Tuesday, 8 May 2007

XHTML Is (Nearly) Useless

EDITED 2010/11/02: If you saw this post as a single massive block "paragraph," my apologies. The definition of "what is a paragraph?" changed after this was originally posted, and it had scrolled far enough back that I didn't notice the carnage. Let me know if there are still any problems. Thanks.


If you've written any Web pages in the last five years (at least), you've at some point bumped into the difference (schism?) between "original" HTML and "new, improved - now based on XML!" XHTML. If you don't write Web "content" (thanks for reading my blog, but why are you here?), or deal professionally with those who do, you may not know the difference, or care that there is a difference. There is, and people should care about it if they care about the Web.

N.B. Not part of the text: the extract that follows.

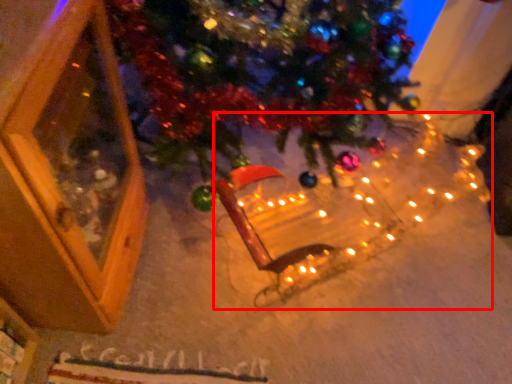 Question: From the image's perspective, considering the relative positions of christmas light (annotated by the red box) and screen door in the image provided, where is christmas light (annotated by the red box) located with respect to the staircase?

Choices:
 (A) above
 (B) below

Answer: (B) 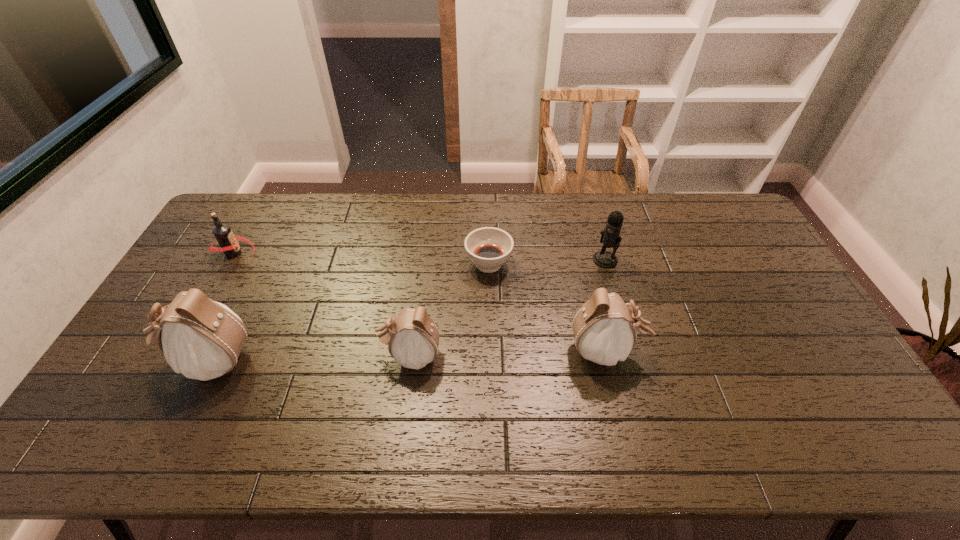 Where is `free space between the second pouch from right to left and the fourth object from left to right`? free space between the second pouch from right to left and the fourth object from left to right is located at coordinates (449, 310).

(Briefly, for those who care but don't know; the rest of you can skip this and the next paragraph.) HTML is often known to developers as "tag soup", because very, very many sites don't follow the strict interpretation of the standard, and are "broken" in all sorts of ways. This was initially justified as working around the myriad bugs in grossly defective browsers such as Microsoft Internet Explorer. XHTML was different and better because it was HTML reformulated as XML, which could then be "validated" (checked) by any validating XML parser. HTML-as-XML also (should have) driven the development and use of all sorts of nifty techniques and tools that are only practical when assumptions can safely be made about the structure and format of the document - which would be true in XML/XHTML but not necessarily in "classic" HTML.

The problem, of course, is Microsoft's Internet Explorer browser, affectionately known to Web professionals as "Internet Exploder". Among the many "quirks" (defects) that has unknowingly afflicted usees of that browser, all versions up to and including the current Version 7 fail to understand XHTML as XHTML. The "conversation" that takes place between a browser and a server when the browser requests a Web page is defined by the open standard known as HyperText Transfer Protocol, or HTTP. Part of that conversation involves the server informing the browser what type of data it will be sending. This is done using what is called a "content type" "header".

All together now? Good. When a server wants to send a browser a page of "tag soup" HTML, the correct content type is "text/html". A properly-formatted and -served XHTML page will instead use "application/xhtml+xml". This will inform the browser that, in fact, the page being transferred is a proper XHTML page (per the open standard defining it), so the browser will kick in the assumptions and processing that works for XHTML but not for "tag soup".

Of course, Internet Explorer is now the only major browser that gets this wrong (as indicated by this vintage-2005 blog entry). As far as I am aware, every other major graphical browser in the world - Firefox, Opera, Konqueror, Galeon and the rest - all support The Right Thing. Unfortunately, IE is still the 300-pound gorilla in the china shop; the majority of Windows usees still browse the Web using IE, and though the trend is improving steadily, that will likely continue to be true for the next couple of years (say, 2009-2010 barring unforeseen circumstances).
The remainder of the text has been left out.